Vote : écriture d'un premier brouillon sur un site collaboratif en ligne afin d'avoir une base concrète (proposition adoptée).


Que veut-on écrire ?


* Le titre de « Manifeste de la Nuit Debout éducation » soulève deux questions : d'une part, l'idée de manifeste en soi renvoie aux avant-garde, au politique ; d'autre part, on ne sait pas encore ce que c'est que la « Nuit Debout ».

Il y a plusieurs positions possibles :

- révolutionner : cela pose la question du rapport de la commission aux institutions (Éducation nationale) ;

- réformer : cela signifierait faire une liste de choses à soumettre au ministère ;

- repenser : repenser les valeurs de l'éducation ;

- réinventer : inventer autre chose, un autre système.


* Que signifie l'émancipation si on supprime le système ? Il ne faut pas penser l'éducation par rapport à ce qui existe déjà, mais se demander comment on voudrait qu'elle soit.
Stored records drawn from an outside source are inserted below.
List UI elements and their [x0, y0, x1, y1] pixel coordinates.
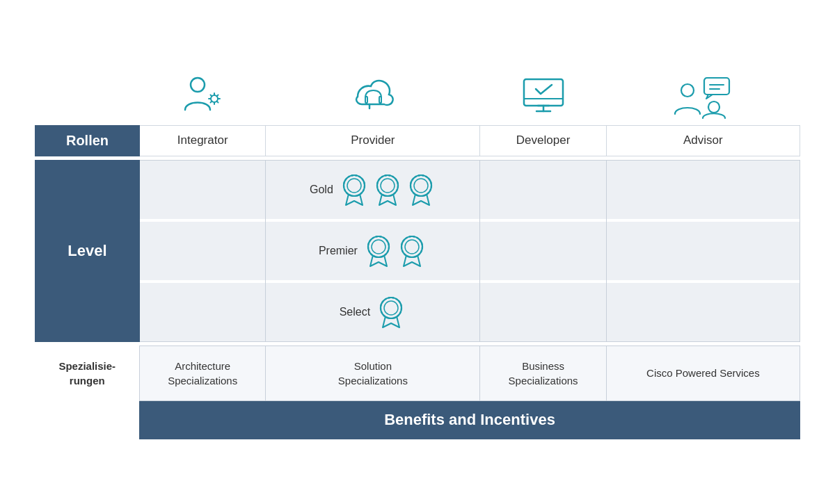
premier-integrator [140, 222, 266, 280]
spez-business: BusinessSpecializations [480, 346, 606, 400]
main-container: Rollen Integrator Provider Developer Adv… [35, 65, 800, 439]
overview-table: Rollen Integrator Provider Developer Adv… [35, 65, 800, 439]
architecture-specializations: ArchitectureSpecializations [168, 360, 237, 387]
icons-row [35, 65, 800, 126]
spez-cisco-powered: Cisco Powered Services [606, 346, 800, 400]
integrator-icon-cell [140, 65, 266, 126]
gold-provider: Gold [266, 160, 480, 219]
select-badges [376, 294, 406, 330]
gold-badge-3 [406, 172, 436, 208]
svg-line-9 [211, 101, 212, 102]
premier-content: Premier [271, 233, 474, 269]
rollen-row: Rollen Integrator Provider Developer Adv… [35, 125, 800, 156]
level-label-cell: Level [35, 160, 140, 341]
premier-label: Premier [319, 245, 358, 257]
select-label: Select [340, 306, 370, 318]
spez-solution: SolutionSpecializations [266, 346, 480, 400]
gold-integrator [140, 160, 266, 219]
gold-badges [339, 172, 436, 208]
premier-badge-2 [397, 233, 427, 269]
empty-icon-cell [35, 65, 140, 126]
solution-specializations: SolutionSpecializations [338, 360, 408, 387]
premier-badges [363, 233, 427, 269]
premier-row: Premier [35, 222, 800, 280]
integrator-icon [178, 72, 227, 121]
provider-icon [345, 72, 401, 121]
gold-row: Level Gold [35, 160, 800, 219]
svg-point-19 [708, 101, 719, 113]
benefits-row: Benefits and Incentives [35, 400, 800, 439]
level-label: Level [67, 242, 106, 259]
spez-row: Spezialisie-rungen ArchitectureSpecializ… [35, 346, 800, 400]
svg-point-18 [681, 84, 694, 97]
gold-advisor [606, 160, 800, 219]
advisor-label: Advisor [606, 125, 800, 156]
select-content: Select [271, 294, 474, 330]
cisco-powered-services: Cisco Powered Services [646, 367, 760, 379]
gold-badge-1 [339, 172, 369, 208]
svg-line-7 [217, 101, 218, 102]
benefits-empty [35, 400, 140, 439]
svg-point-30 [372, 240, 385, 254]
developer-icon-cell [480, 65, 606, 126]
select-advisor [606, 283, 800, 342]
svg-point-21 [347, 179, 361, 193]
gold-developer [480, 160, 606, 219]
select-badge-1 [376, 294, 406, 330]
provider-icon-cell [266, 65, 480, 126]
business-specializations: BusinessSpecializations [509, 360, 578, 387]
svg-line-8 [217, 95, 218, 96]
advisor-icon [668, 72, 738, 121]
spez-label: Spezialisie-rungen [58, 360, 116, 387]
gold-badge-2 [372, 172, 403, 208]
gold-content: Gold [271, 172, 474, 208]
select-provider: Select [266, 283, 480, 342]
premier-badge-1 [363, 233, 394, 269]
advisor-icon-cell [606, 65, 800, 126]
rollen-label-cell: Rollen [35, 125, 140, 156]
svg-point-0 [191, 78, 205, 92]
provider-label: Provider [266, 125, 480, 156]
spez-label-cell: Spezialisie-rungen [35, 346, 140, 400]
select-row: Select [35, 283, 800, 342]
svg-point-27 [414, 179, 428, 193]
svg-point-24 [381, 179, 395, 193]
svg-point-36 [384, 301, 398, 315]
select-developer [480, 283, 606, 342]
gold-label: Gold [310, 184, 333, 196]
premier-advisor [606, 222, 800, 280]
benefits-label: Benefits and Incentives [140, 400, 800, 439]
developer-icon [516, 72, 571, 121]
svg-line-6 [211, 95, 212, 96]
svg-rect-15 [704, 78, 729, 95]
spez-architecture: ArchitectureSpecializations [140, 346, 266, 400]
rollen-label: Rollen [66, 133, 109, 148]
integrator-label: Integrator [140, 125, 266, 156]
developer-label: Developer [480, 125, 606, 156]
premier-developer [480, 222, 606, 280]
premier-provider: Premier [266, 222, 480, 280]
select-integrator [140, 283, 266, 342]
svg-point-33 [405, 240, 419, 254]
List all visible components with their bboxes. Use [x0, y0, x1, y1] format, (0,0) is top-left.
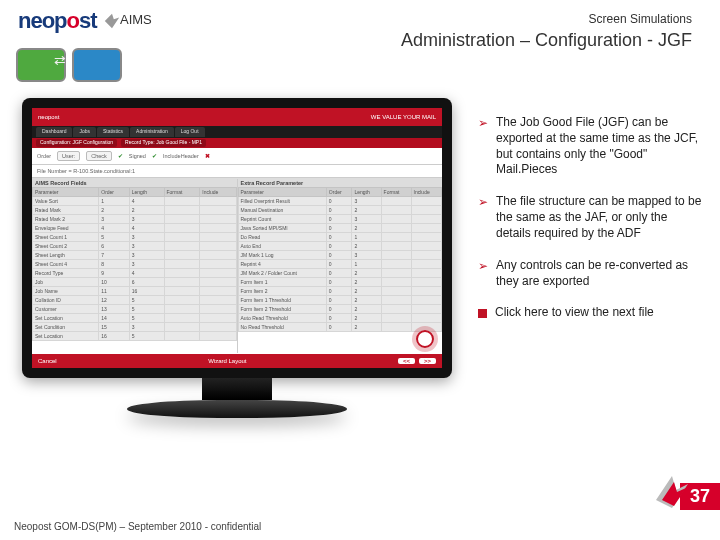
brand-logo: neopost — [18, 8, 121, 34]
cancel-button[interactable]: Cancel — [38, 358, 57, 364]
monitor-neck — [202, 378, 272, 400]
next-button[interactable]: >> — [419, 358, 436, 364]
right-grid-heading: Extra Record Parameter — [238, 179, 443, 187]
table-row[interactable]: Set Location145 — [33, 314, 237, 323]
crumb-record[interactable]: Record Type: Job Good File - MP1 — [121, 139, 206, 147]
tab-statistics[interactable]: Statistics — [97, 127, 129, 137]
bullet-square-icon — [478, 309, 487, 318]
table-row[interactable]: Record Type94 — [33, 269, 237, 278]
table-row[interactable]: Auto End02 — [238, 242, 442, 251]
brand-part3: st — [79, 8, 97, 33]
check-icon: ✔ — [152, 153, 157, 159]
table-row[interactable]: Value Sort14 — [33, 197, 237, 206]
page-title: Administration – Configuration - JGF — [401, 30, 692, 51]
monitor-bezel: neopost WE VALUE YOUR MAIL Dashboard Job… — [22, 98, 452, 378]
col-header: Parameter — [238, 188, 326, 197]
table-row[interactable]: Sheet Length73 — [33, 251, 237, 260]
table-row[interactable]: Rated Mark 233 — [33, 215, 237, 224]
table-row[interactable]: Do Read01 — [238, 233, 442, 242]
brand-part1: neop — [18, 8, 67, 33]
user-chip[interactable]: User: — [57, 151, 80, 161]
table-row[interactable]: Envelope Feed44 — [33, 224, 237, 233]
table-row[interactable]: Form Item 102 — [238, 278, 442, 287]
table-row[interactable]: Sheet Count 153 — [33, 233, 237, 242]
bullet-item: ➢The Job Good File (JGF) can be exported… — [478, 115, 702, 178]
footer-center: Wizard Layout — [208, 358, 246, 364]
slide: neopost AIMS Screen Simulations Administ… — [0, 0, 720, 540]
bullet-item: ➢Any controls can be re-converted as the… — [478, 258, 702, 290]
table-row[interactable]: Set Location165 — [33, 332, 237, 341]
left-grid: AIMS Record Fields ParameterOrderLengthF… — [32, 179, 237, 353]
table-row[interactable]: No Read Threshold02 — [238, 323, 442, 332]
col-header: Include — [200, 188, 236, 197]
bullet-arrow-icon: ➢ — [478, 117, 488, 178]
table-row[interactable]: Reprint 401 — [238, 260, 442, 269]
crumb-config[interactable]: Configuration: JGF Configuration — [36, 139, 117, 147]
diagram-box-blue — [72, 48, 122, 82]
table-row[interactable]: Form Item 202 — [238, 287, 442, 296]
col-header: Length — [352, 188, 381, 197]
left-grid-heading: AIMS Record Fields — [32, 179, 237, 187]
bullet-text: Click here to view the next file — [495, 305, 654, 321]
table-row[interactable]: Java Sorted MPI/SMI02 — [238, 224, 442, 233]
table-row[interactable]: Form Item 2 Threshold02 — [238, 305, 442, 314]
filter-bar-2: File Number = R-100.State.conditional:1 — [32, 165, 442, 178]
app-logo: neopost — [38, 114, 59, 120]
grid-columns: AIMS Record Fields ParameterOrderLengthF… — [32, 178, 442, 353]
breadcrumb: Configuration: JGF Configuration Record … — [32, 138, 442, 148]
brand-part2: o — [67, 8, 79, 33]
right-grid: Extra Record Parameter ParameterOrderLen… — [237, 179, 443, 353]
footer-note: Neopost GOM-DS(PM) – September 2010 - co… — [14, 521, 261, 532]
table-row[interactable]: Sheet Count 263 — [33, 242, 237, 251]
table-row[interactable]: Customer135 — [33, 305, 237, 314]
table-row[interactable]: Set Condition153 — [33, 323, 237, 332]
right-table: ParameterOrderLengthFormatIncludeFilled … — [238, 187, 443, 332]
brand-mark-icon — [103, 12, 121, 30]
app-tagline: WE VALUE YOUR MAIL — [371, 114, 436, 120]
bullet-text: The Job Good File (JGF) can be exported … — [496, 115, 702, 178]
app-tabs: Dashboard Jobs Statistics Administration… — [32, 126, 442, 138]
bullet-list: ➢The Job Good File (JGF) can be exported… — [478, 115, 702, 337]
table-row[interactable]: Job Name1116 — [33, 287, 237, 296]
left-table: ParameterOrderLengthFormatIncludeValue S… — [32, 187, 237, 341]
table-row[interactable]: Collation ID125 — [33, 296, 237, 305]
tab-logout[interactable]: Log Out — [175, 127, 205, 137]
bullet-text: Any controls can be re-converted as they… — [496, 258, 702, 290]
diagram-arrows-icon: ⇄ — [54, 52, 66, 68]
clear-icon[interactable]: ✖ — [205, 153, 210, 159]
tab-dashboard[interactable]: Dashboard — [36, 127, 72, 137]
tab-jobs[interactable]: Jobs — [73, 127, 96, 137]
eyebrow: Screen Simulations — [589, 12, 692, 26]
monitor-base — [127, 400, 347, 418]
table-row[interactable]: Form Item 1 Threshold02 — [238, 296, 442, 305]
aims-label: AIMS — [120, 12, 152, 27]
col-header: Order — [326, 188, 352, 197]
tab-administration[interactable]: Administration — [130, 127, 174, 137]
table-row[interactable]: Auto Read Threshold02 — [238, 314, 442, 323]
table-row[interactable]: Sheet Count 483 — [33, 260, 237, 269]
bullet-arrow-icon: ➢ — [478, 196, 488, 241]
bullet-item: ➢The file structure can be mapped to be … — [478, 194, 702, 241]
col-header: Format — [164, 188, 200, 197]
table-row[interactable]: Rated Mark22 — [33, 206, 237, 215]
app-header: neopost WE VALUE YOUR MAIL — [32, 108, 442, 126]
bullet-item[interactable]: Click here to view the next file — [478, 305, 702, 321]
table-row[interactable]: Filled Overprint Result03 — [238, 197, 442, 206]
table-row[interactable]: Job106 — [33, 278, 237, 287]
col-header: Length — [129, 188, 164, 197]
app-footer: Cancel Wizard Layout << >> — [32, 354, 442, 368]
table-row[interactable]: Reprint Count03 — [238, 215, 442, 224]
table-row[interactable]: JM Mark 2 / Folder Count02 — [238, 269, 442, 278]
order-label: Order — [37, 153, 51, 159]
check-button[interactable]: Check — [86, 151, 112, 161]
table-row[interactable]: JM Mark 1 Log03 — [238, 251, 442, 260]
table-row[interactable]: Manual Destination02 — [238, 206, 442, 215]
include-label: IncludeHeader — [163, 153, 199, 159]
prev-button[interactable]: << — [398, 358, 415, 364]
check-icon: ✔ — [118, 153, 123, 159]
bullet-arrow-icon: ➢ — [478, 260, 488, 290]
monitor: neopost WE VALUE YOUR MAIL Dashboard Job… — [22, 98, 452, 438]
bullet-text: The file structure can be mapped to be t… — [496, 194, 702, 241]
col-header: Format — [381, 188, 411, 197]
flow-diagram: ⇄ — [14, 38, 134, 92]
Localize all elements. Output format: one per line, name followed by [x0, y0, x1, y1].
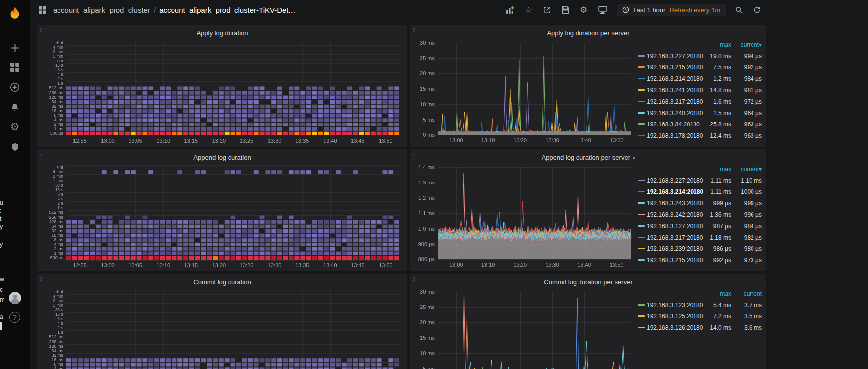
legend-row: 192.168.3.227:201801.11 ms1.10 ms: [636, 175, 762, 186]
background-letter: w: [0, 276, 4, 283]
sidebar-item-help[interactable]: ?: [0, 308, 30, 327]
legend-max-value: 1.11 ms: [703, 177, 731, 184]
legend-series-name[interactable]: 192.168.3.126:20180: [647, 324, 703, 331]
legend-series-color: [638, 112, 645, 114]
panel-commit-log-duration-per-server: i Commit log duration per server maxcurr…: [410, 274, 766, 369]
legend-current-header[interactable]: current: [731, 290, 762, 297]
legend-series-name[interactable]: 192.168.3.84:20180: [647, 121, 703, 128]
search-button[interactable]: [730, 6, 748, 14]
cycle-view-button[interactable]: [593, 6, 613, 14]
legend-series-name[interactable]: 192.168.3.239:20180: [647, 246, 703, 252]
legend-series-color: [638, 214, 645, 215]
star-button[interactable]: ☆: [520, 5, 538, 15]
legend-max-value: 25.8 ms: [703, 121, 731, 128]
legend-series-name[interactable]: 192.168.3.242:20180: [647, 211, 703, 218]
user-avatar[interactable]: [0, 288, 30, 308]
legend-max-value: 987 µs: [703, 223, 731, 230]
dashboards-icon: [10, 63, 19, 72]
panel-title[interactable]: Append log duration per server: [541, 154, 630, 161]
dashboard-grid-icon[interactable]: [39, 6, 46, 14]
legend-max-header[interactable]: max: [703, 41, 731, 48]
legend-row: 192.168.3.127:20180987 µs984 µs: [636, 220, 762, 232]
sidebar-item-explore[interactable]: [0, 77, 30, 97]
legend-row: 192.168.3.217:201801.6 ms972 µs: [636, 96, 762, 107]
panel-menu-caret[interactable]: ▾: [633, 156, 635, 161]
save-button[interactable]: [556, 6, 575, 14]
legend-series-name[interactable]: 192.168.3.215:20180: [647, 64, 703, 71]
legend-current-value: 964 µs: [731, 110, 762, 117]
legend-series-name[interactable]: 192.168.3.227:20180: [647, 53, 703, 60]
legend-header-row: maxcurrent: [636, 288, 762, 299]
legend-series-name[interactable]: 192.168.3.217:20180: [647, 98, 703, 105]
legend-current-header[interactable]: current▾: [731, 166, 762, 173]
legend-series-name[interactable]: 192.168.3.127:20180: [647, 223, 703, 230]
legend-series-name[interactable]: 192.168.3.241:20180: [647, 87, 703, 94]
panel-info-icon[interactable]: i: [40, 27, 42, 33]
legend: maxcurrent▾192.168.3.227:201801.11 ms1.1…: [636, 162, 764, 270]
legend-max-header[interactable]: max: [703, 290, 731, 297]
breadcrumb-root[interactable]: account_alipark_prod_cluster: [53, 6, 150, 14]
sidebar-item-configuration[interactable]: ⚙: [0, 117, 30, 137]
legend-series-color: [638, 225, 645, 227]
plus-icon: [11, 44, 19, 52]
panel-header: i Apply log duration per server: [410, 25, 766, 38]
legend-row: 192.168.3.239:20180986 µs980 µs: [636, 243, 762, 254]
legend-current-value: 973 µs: [731, 257, 762, 264]
heatmap-chart: [39, 38, 405, 146]
sidebar-item-dashboards[interactable]: [0, 58, 30, 77]
legend-current-value: 980 µs: [731, 246, 762, 252]
legend-series-name[interactable]: 192.168.3.227:20180: [647, 177, 703, 184]
sidebar-menu: ⚙: [0, 38, 30, 157]
legend-series-name[interactable]: 192.168.3.217:20180: [647, 234, 703, 241]
panel-body: [37, 287, 407, 369]
sidebar-item-server-admin[interactable]: [0, 137, 30, 157]
legend-max-value: 19.0 ms: [703, 53, 731, 60]
legend-max-header[interactable]: max: [703, 166, 731, 173]
panel-title[interactable]: Append log duration: [193, 154, 251, 161]
legend-series-color: [638, 123, 645, 125]
add-panel-button[interactable]: [500, 6, 520, 14]
time-picker[interactable]: Last 1 hour Refresh every 1m: [617, 4, 726, 16]
panel-info-icon[interactable]: i: [40, 152, 42, 157]
legend-series-name[interactable]: 192.168.3.240:20180: [647, 110, 703, 117]
legend-row: 192.168.3.242:201801.36 ms996 µs: [636, 209, 762, 220]
background-letter: u: [0, 199, 4, 206]
legend-current-value: 1.10 ms: [731, 177, 762, 184]
sidebar-item-create[interactable]: [0, 38, 30, 58]
legend-series-name[interactable]: 192.168.3.214:20180: [647, 188, 703, 195]
legend-row: 192.168.3.178:2018012.4 ms963 µs: [636, 130, 762, 141]
panel-info-icon[interactable]: i: [413, 27, 415, 33]
panel-title[interactable]: Apply log duration: [196, 29, 248, 37]
panel-info-icon[interactable]: i: [40, 276, 42, 282]
panel-info-icon[interactable]: i: [413, 276, 415, 282]
dashboard-settings-button[interactable]: ⚙: [575, 5, 593, 15]
panel-title[interactable]: Commit log duration per server: [544, 278, 632, 286]
legend-series-name[interactable]: 192.168.3.243:20180: [647, 200, 703, 207]
panel-info-icon[interactable]: i: [413, 152, 415, 157]
sidebar-item-alerting[interactable]: [0, 97, 30, 117]
legend-max-value: 1.6 ms: [703, 98, 731, 105]
search-icon: [735, 6, 743, 14]
refresh-button[interactable]: [748, 6, 766, 14]
legend-current-header[interactable]: current▾: [731, 41, 762, 48]
legend-max-value: 7.5 ms: [703, 64, 731, 71]
background-letter: y: [0, 223, 4, 230]
legend-series-name[interactable]: 192.168.3.123:20180: [647, 302, 703, 308]
legend-series-name[interactable]: 192.168.3.125:20180: [647, 313, 703, 320]
breadcrumb-current[interactable]: account_alipark_prod_cluster-TiKV-Det…: [159, 6, 295, 14]
share-button[interactable]: [538, 6, 556, 14]
panel-title[interactable]: Apply log duration per server: [547, 29, 629, 37]
legend-series-name[interactable]: 192.168.3.178:20180: [647, 132, 703, 139]
legend-row: 192.168.3.125:201807.2 ms3.5 ms: [636, 310, 762, 322]
legend-series-color: [638, 55, 645, 57]
panel-title[interactable]: Commit log duration: [193, 278, 251, 286]
legend-row: 192.168.3.84:2018025.8 ms963 µs: [636, 119, 762, 130]
legend-series-name[interactable]: 192.168.3.214:20180: [647, 75, 703, 82]
legend-row: 192.168.3.240:201801.5 ms964 µs: [636, 107, 762, 119]
panel-body: maxcurrent▾192.168.3.227:2018019.0 ms994…: [410, 38, 766, 147]
legend-series-name[interactable]: 192.168.3.215:20180: [647, 257, 703, 264]
legend-row: 192.168.3.214:201801.2 ms984 µs: [636, 73, 762, 84]
grafana-logo[interactable]: [0, 0, 30, 28]
background-letter: a: [0, 313, 4, 320]
share-icon: [543, 6, 551, 14]
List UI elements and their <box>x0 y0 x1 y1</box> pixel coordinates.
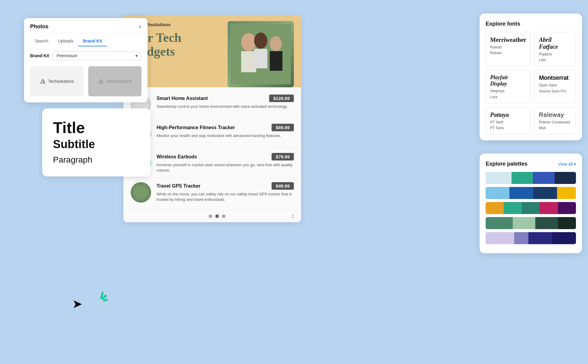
palette-row-1[interactable] <box>486 172 576 184</box>
font-secondary-pattaya: PT Serif PT Sans <box>490 120 526 131</box>
palette-row-2[interactable] <box>486 187 576 199</box>
font-card-playfair[interactable]: Playfair Display Alegreya Lora <box>486 70 531 103</box>
brand-logo-icon-dark <box>98 78 104 84</box>
palette-swatch <box>552 232 576 244</box>
palette-swatch <box>555 172 576 184</box>
photos-panel-title: Photos <box>30 23 48 30</box>
product-name: High-Performance Fitness Tracker <box>157 125 235 130</box>
palettes-header: Explore palettes View all ▾ <box>486 161 576 167</box>
product-image-gps <box>131 182 151 203</box>
svg-point-9 <box>254 33 267 49</box>
fonts-grid: Merriweather Roboto Roboto Abril Fatface… <box>486 32 576 134</box>
font-name-playfair: Playfair Display <box>490 74 526 87</box>
font-card-pattaya[interactable]: Pattaya PT Serif PT Sans <box>486 107 531 134</box>
svg-point-11 <box>270 36 282 51</box>
font-secondary-merriweather: Roboto Roboto <box>490 45 526 56</box>
brand-kit-value: Peermount <box>57 53 77 58</box>
tab-search[interactable]: Search <box>30 36 53 46</box>
product-description: Monitor your health and stay motivated w… <box>157 133 294 138</box>
palette-row-4[interactable] <box>486 217 576 229</box>
font-secondary-abril: Poppins Lato <box>539 51 571 63</box>
product-description: While on the move, you can safely rely o… <box>157 191 294 202</box>
slide-dot-3[interactable] <box>222 214 226 218</box>
brand-logo-icon-light <box>40 78 46 84</box>
font-card-montserrat[interactable]: Montserrat Open Sans Source Sans Pro <box>534 70 576 103</box>
palettes-panel: Explore palettes View all ▾ <box>480 154 582 253</box>
brand-kit-label: Brand Kit <box>30 53 49 58</box>
product-item: Travel GPS Tracker $49.99 While on the m… <box>123 178 301 207</box>
palettes-panel-title: Explore palettes <box>486 161 527 167</box>
palette-swatch <box>558 217 576 229</box>
font-card-abril[interactable]: Abril Fatface Poppins Lato <box>534 32 576 66</box>
palette-swatch <box>509 187 533 199</box>
palette-swatch <box>513 217 535 229</box>
palette-swatch <box>514 232 528 244</box>
product-details: Wireless Earbuds $79.99 Immerse yourself… <box>157 153 294 173</box>
typography-subtitle: Subtitle <box>53 138 140 151</box>
palette-swatch <box>533 172 554 184</box>
product-price: $129.99 <box>269 95 294 102</box>
product-name-row: Smart Home Assistant $129.99 <box>157 95 294 102</box>
font-name-raleway: Raleway <box>539 111 571 118</box>
svg-marker-0 <box>41 79 45 83</box>
cursor-area: ➤ <box>72 298 82 310</box>
palette-swatch <box>486 202 504 214</box>
font-name-pattaya: Pattaya <box>490 111 526 118</box>
typography-paragraph: Paragraph <box>53 154 140 166</box>
close-button[interactable]: × <box>138 24 142 30</box>
slide-dots <box>143 214 291 218</box>
sparkles <box>87 292 105 310</box>
brand-logo-text-dark: Techsolutions <box>106 79 132 84</box>
brand-kit-select[interactable]: Peermount ▾ <box>53 51 142 60</box>
product-price: $89.99 <box>272 124 294 131</box>
font-secondary-playfair: Alegreya Lora <box>490 88 526 100</box>
brand-logo-light[interactable]: Techsolutions <box>30 66 83 96</box>
chevron-down-icon: ▾ <box>135 53 138 58</box>
view-all-link[interactable]: View all ▾ <box>558 162 576 166</box>
page-number: 2 <box>291 214 294 219</box>
palette-swatch <box>535 217 558 229</box>
slide-dot-2[interactable] <box>215 214 219 218</box>
palette-swatch <box>512 172 533 184</box>
palette-swatch <box>528 232 552 244</box>
brand-logo-dark[interactable]: Techsolutions <box>88 66 142 96</box>
svg-marker-2 <box>99 79 103 83</box>
tab-brand-kit[interactable]: Brand Kit <box>78 36 107 46</box>
font-card-merriweather[interactable]: Merriweather Roboto Roboto <box>486 32 531 66</box>
photos-header: Photos × <box>24 18 148 33</box>
presentation-header: Techsolutions Our Tech Gadgets <box>123 15 301 87</box>
fonts-panel: Explore fonts Merriweather Roboto Roboto… <box>480 14 582 140</box>
palette-swatch <box>558 202 576 214</box>
product-name: Wireless Earbuds <box>157 154 197 160</box>
product-name-row: Travel GPS Tracker $49.99 <box>157 182 294 190</box>
presentation-footer: 2 <box>123 210 301 222</box>
brand-kit-row: Brand Kit Peermount ▾ <box>24 46 148 63</box>
palette-swatch <box>540 202 558 214</box>
product-description: Seamlessly control your home environment… <box>157 104 294 109</box>
product-name-row: High-Performance Fitness Tracker $89.99 <box>157 124 294 131</box>
brand-logos: Techsolutions Techsolutions <box>24 63 148 96</box>
product-price: $79.99 <box>272 153 294 160</box>
palette-swatch <box>557 187 576 199</box>
palette-swatch <box>486 187 509 199</box>
product-details: Smart Home Assistant $129.99 Seamlessly … <box>157 95 294 109</box>
font-secondary-raleway: Roboto Condensed Muli <box>539 120 571 131</box>
palette-row-5[interactable] <box>486 232 576 244</box>
slide-dot-1[interactable] <box>209 214 212 218</box>
fonts-panel-title: Explore fonts <box>486 21 576 27</box>
font-name-abril: Abril Fatface <box>539 36 571 50</box>
product-name: Travel GPS Tracker <box>157 183 201 189</box>
font-card-raleway[interactable]: Raleway Roboto Condensed Muli <box>534 107 576 134</box>
palette-swatch <box>486 217 513 229</box>
photos-tabs: Search Uploads Brand Kit <box>24 33 148 46</box>
palette-row-3[interactable] <box>486 202 576 214</box>
font-name-montserrat: Montserrat <box>539 74 571 81</box>
presentation-hero-image <box>228 21 294 87</box>
tab-uploads[interactable]: Uploads <box>53 36 78 46</box>
svg-rect-10 <box>254 49 267 68</box>
product-description: Immerse yourself in crystal-clear sound … <box>157 162 294 173</box>
palette-swatch <box>533 187 557 199</box>
palette-swatch <box>504 202 522 214</box>
product-name-row: Wireless Earbuds $79.99 <box>157 153 294 160</box>
typography-title: Title <box>53 119 140 136</box>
* Question du format du manifeste.

Quelque chose de court, à distribuer ?

Quelque chose de plus long, avec des chapitres, pour refonder l’Éducation Nationale ? Dans ce cas, il faut connaître toutes les catégories que l'on veut y mettre >> former différents groupes de travail.


* Il faut trancher la question qui a parcouru les interventions de la première partie de la commission : faut-il garder l’Éducation Nationale comme socle commun ou penser quelque chose de différent ?


* Ce qui est important, c'est d'avoir un texte et quelque chose qui bouge. Le manifeste est un point de départ, non un but en soi. Ce serait une faible victoire pour la commission de se tenir à un manifeste.


* Qui écrit le manifeste ? Qui sommes-nous ?

Il ne faut pas que ce soient les enseignants seuls qui écrivent ce manifeste. L’Éducation Nationale est l'affaire de tous.


Question du vote : comment adopte-t-on le manifeste ? Vote sur internet ? En commission ?


* Il ne faut pas qu'il y ait un texte à voter, mais plusieurs textes (référence aux Indignés et à Podemos). Il faut écrire plusieurs propositions, pas un seul texte.

Contre un vote en assemblée : « Je ne veux pas que cette assemblée soit le chef du mouvement ».

Cette assemblée n'est pas une AG (AG : renvoie à une communauté de gens sur un même lieu, qui se réunissent régulièrement pour réfléchir de manière suivie sur une question).

Le travail des commissions doit être redonné à l'ensemble, mais pas voté par l'assemblée. Il ne faut pas qu'il y ait censure par une assemblée qui définirait une ligne politique.